The colours in this portrait are in sharp contrast, bumping up against each other, cold and bold
The kitchen window frames my single silhouette in this scene, the pose rigid and frigid
How am I feeling?  Relief – a decision was made. Mixing it up are the odd skips of my heart.
Outside on the street a large, black garbage bag slumps on the sidewalk
In the snow.
It looks a bit like Jabba the Hut in his curbside garbage day kingdom or maybe it’s Absolem, that hookah-smoking caterpillar pointing the way ahead.

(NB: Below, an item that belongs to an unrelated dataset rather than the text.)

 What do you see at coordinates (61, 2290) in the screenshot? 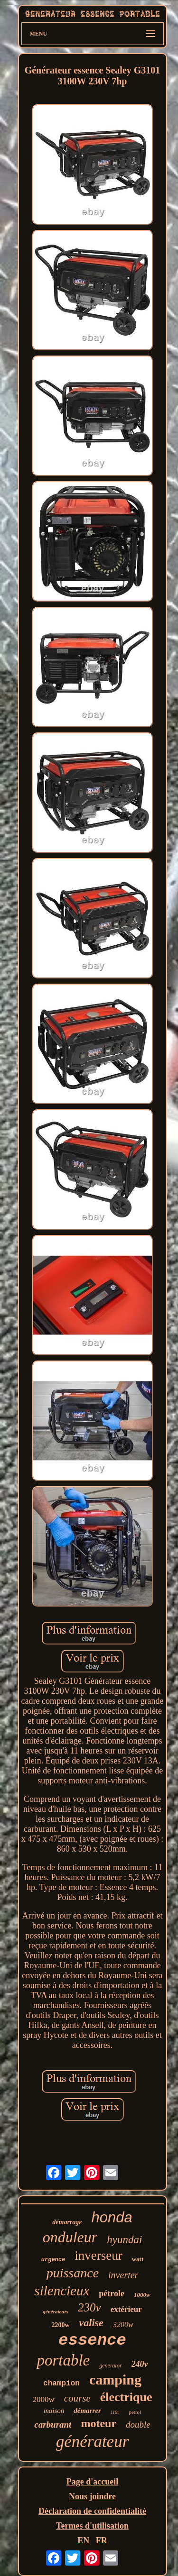
I see `silencieux` at bounding box center [61, 2290].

I can see their puffed lips and sinister smile appearing in the folds of the bag as it settles into place, the twist tie wrenching it all up into a curved head.
Inside the black bag is a white dress,
All satin, lace and crusted pearls.
Briefly my mind wanders – What is a crusted pearl?
The dithering about what to do with the dress is finally over,
For years, ironically in retrospect, it was bagged up in a dark corner of the closet.
It is tainted, the lustre is long gone from the silky, smooth satin.
The waxy scent of a candlelit night many years ago snuffed out by reality.
I hear the garbage truck’s giant jaw grinding somewhere nearby, chewing up the rubbish from my neighbour’s weekly life
Then the gears shift as it gets closer, the motor is sluggish and then surges, lumbering along, slowly heaving its way down the street
The phone starts chirping off in another room.
Later when I look out the window
There is nothing left on the sidewalk but a wet, black, bare patch surrounded by a little mound of white flakey snow. The kingdom has been abandoned.
Feeling far less rigid and cold – I wonder-
If deceit were a colour then what would it be?